If you are trying to predict one value from the other two, then you should use lstsq with the a argument as your independent variables (plus a column of 1's to estimate an intercept) and b as your dependent variable.
If, on the other hand, you just want to get the best fitting line to the data, i.e. the line which, if you projected the data onto it, would minimize the squared distance between the real point and its projection, then what you want is the first principal component.
One way to define it is the line whose direction vector is the eigenvector of the covariance matrix corresponding to the largest eigenvalue, that passes through the mean of your data. That said, eig(cov(data)) is a really bad way to calculate it, since it does a lot of needless computation and copying and is potentially less accurate than using svd. See below:
import numpy as np
# Generate some data that lies along a line
x = np.mgrid[-2:5:120j]
y = np.mgrid[1:9:120j]
z = np.mgrid[-5:3:120j]
data = np.concatenate((x[:, np.newaxis],
y[:, np.newaxis],
z[:, np.newaxis]),
axis=1)
# Perturb with some Gaussian noise
data += np.random.normal(size=data.shape) * 0.4
# Calculate the mean of the points, i.e. the 'center' of the cloud
datamean = data.mean(axis=0)
# Do an SVD on the mean-centered data.
uu, dd, vv = np.linalg.svd(data - datamean)

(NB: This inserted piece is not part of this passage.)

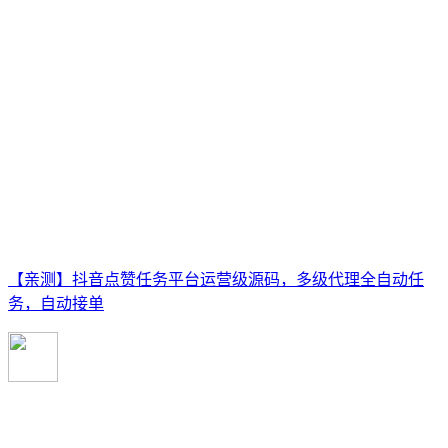
【亲测】抖音点赞任务平台运营级源码，多级代理全自动任
务，自动接单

# Now vv[0] contains the first principal component, i.e. the direction
# vector of the 'best fit' line in the least squares sense.

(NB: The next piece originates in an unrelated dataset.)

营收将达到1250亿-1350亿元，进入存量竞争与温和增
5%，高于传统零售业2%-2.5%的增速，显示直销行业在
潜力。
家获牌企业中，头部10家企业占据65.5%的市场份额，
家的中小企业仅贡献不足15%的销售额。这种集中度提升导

# Now generate some points along this best fit line, for plotting.
# I use -7, 7 since the spread of the data is roughly 14
# and we want it to have mean 0 (like the points we did
# the svd on). Also, it's a straight line, so we only need 2 points.
linepts = vv[0] * np.mgrid[-7:7:2j][:, np.newaxis]
# shift by the mean to get the line in the right place
linepts += datamean
# Verify that everything looks right.
import matplotlib.pyplot as plt
import mpl_toolkits.mplot3d as m3d
ax = m3d.Axes3D(plt.figure())
ax.scatter3D(*data.T)
ax.plot3D(*linepts.T)
plt.show()
Here's what it looks like:
If your data is fairly well behaved then it should be sufficient to find the least squares sum of the component distances. Then you can find the linear regression with z independent of x and then again independent of y.
Following the documentation example:
import numpy as np
pts = np.add.accumulate(np.random.random((10,3)))
x,y,z = pts.T
# this will find the slope and x-intercept of a plane
# parallel to the y-axis that best fits the data
A_xz = np.vstack((x, np.ones(len(x)))).T
m_xz, c_xz = np.linalg.lstsq(A_xz, z)[0]
# again for a plane parallel to the x-axis
A_yz = np.vstack((y, np.ones(len(y)))).T
m_yz, c_yz = np.linalg.lstsq(A_yz, z)[0]
# the intersection of those two planes and
# the function for the line would be:
# z = m_yz * y + c_yz
# z = m_xz * x + c_xz
# or:
def lin(z):
x = (z - c_xz)/m_xz
y = (z - c_yz)/m_yz
return x,y
#verifying:
from mpl_toolkits.mplot3d import Axes3D
import matplotlib.pyplot as plt
fig = plt.figure()
ax = Axes3D(fig)
zz = np.linspace(0,5)
xx,yy = lin(zz)
ax.scatter(x, y, z)
ax.plot(xx,yy,zz)
plt.savefig('test.png')
plt.show()
If you want to minimize the actual orthogonal distances from the line (orthogonal to the line) to the points in 3-space (which I'm not sure is even referred to as linear regression). Then I would build a function that computes the RSS and use a scipy.optimize minimization function to solve it.